CAR-T Cell Therapy Development

CAR-T cell therapy involves the collection of lymphocytes or T cells from cancer patients and genetically modifying them within the laboratory. The modified T cells, called CAR-T cells, are armed with a new receptor that makes the T cells able to seek and destroy the cancer cells. Because CAR-T cells are “living drugs”, a single infusion can destroy large numbers of tumor cells. CAR-T cells can also multiply themselves in vivo (within the body) and move from one cancer cell to another until they kill the last tumor cell. Thus, CAR-T cell therapies can produce complete remission in many patients.

Indeed, from 60% to 70% of the patients treated in the earliest clinical trials are now in remission for over ten years, which is an unprecedented clinical accomplishment.

Developments within the field of CAR-T cell therapy are only the tip of the iceberg. CAR-T therapy development today feels similar to the launch of the first chemotherapy treatments fifty years ago, when oncologists had access to only a small handful of chemotherapy protocols. Today, cancer patients are being treated with more than a hundred different chemotherapy agents.

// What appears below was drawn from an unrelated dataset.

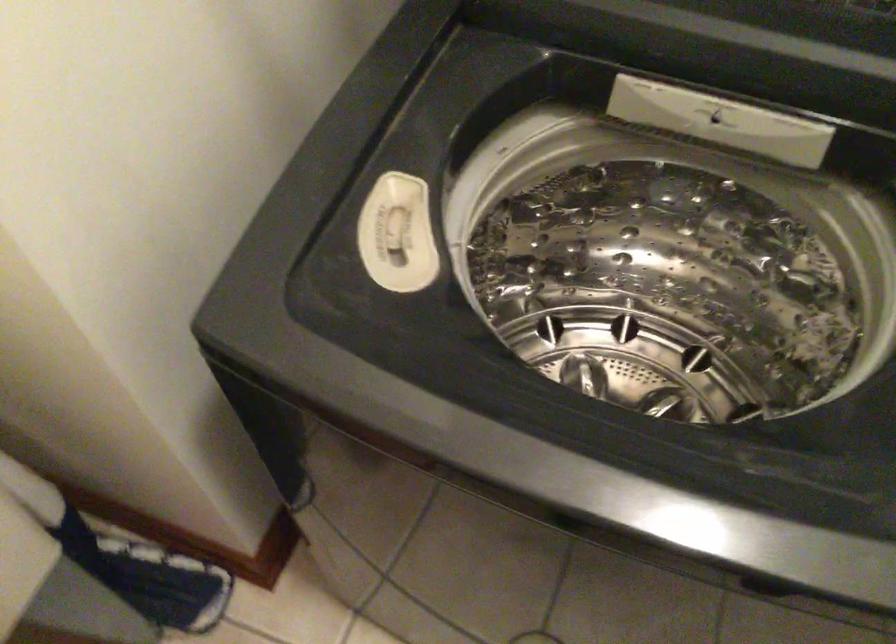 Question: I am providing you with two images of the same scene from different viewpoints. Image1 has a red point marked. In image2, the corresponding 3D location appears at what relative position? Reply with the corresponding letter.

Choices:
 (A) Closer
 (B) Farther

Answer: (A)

In a similar way, we are likely to have several CAR-T therapies available in the near future to treat liquid cancers, solid tumors, autoimmune diseases, and inflammatory conditions.

Although CAR-T cell therapies are highly promising, they still have hurdles to overcome if they are to reach their full potential. The most significant hurdle is a cost in excess of $350,000 per dose. For this reason, efforts are now focused on to development of a place-of-care manufacturing process as a means to cut costs. In order to eliminate the need to cryopreserve and transport cells, the industry needs to make progress in this area.

As examples of recent progress in this area, the benchtop CliniMACS Prodigy instrument from Miltenyi Biotec can produce autologous CAR-T cells just in eight days. Similarly, in March 2022, a research team in the Perelman School of Medicine at the University of Pennsylvania developed a process to generate functional CAR-T cells in 24 hours.

Strategies for the Future of CAR-T Therapies

The first round of CAR-T products were developed to target liquid cancers (leukemia lymphoma, multiple myeloma). In these cancers, the infused CAR-T cells come in direct contact with cancer cells that circulate in the blood and lymphatic system. Over time, some CAR-T cell therapy developers have shifted their focus toward solid tumors that are located outside of the circulatory and lymphatic systems.

For example, brain tumors have historically been a challenging type of tumor to treat because most cancer drugs are prevented from reaching them by the blood-brain barrier (BBB). Thankfully, recent discoveries have identified that the brain has lymphatic vessels. This means CAR-T cells have the potential to penetrate the BBB and access brain tissue, positioning them as an intriguing treatment approach for several types of solid brain tumors.

Areas of active investigation in CAR-T space include developing strategies to maximize outcomes of CAR T-cell therapies, minimize toxicities, broaden targets beyond CD19, and target solid tumors. New combination therapies are actively being considered by many researchers. It is a challenge to select better preclinical models to identify potential combination therapies.

In solid tumors, researchers are particularly interested in identifying better targets and overcoming obstacles in the tumor microenvironment which have the potential to block T cell function.

Additionally, more precise genome editing technologies, such as CRISPR, are increasingly being used to develop clinical CAR-T product candidates.  Allogeneic CAR-T products are yet to reach the market, but hundreds of clinical trials, mostly in China are focusing on allogeneic products. Clinical trials are anticipated to have a broader impact as CAR-T cell therapies expands into other indications, including other cancers and frontline therapies.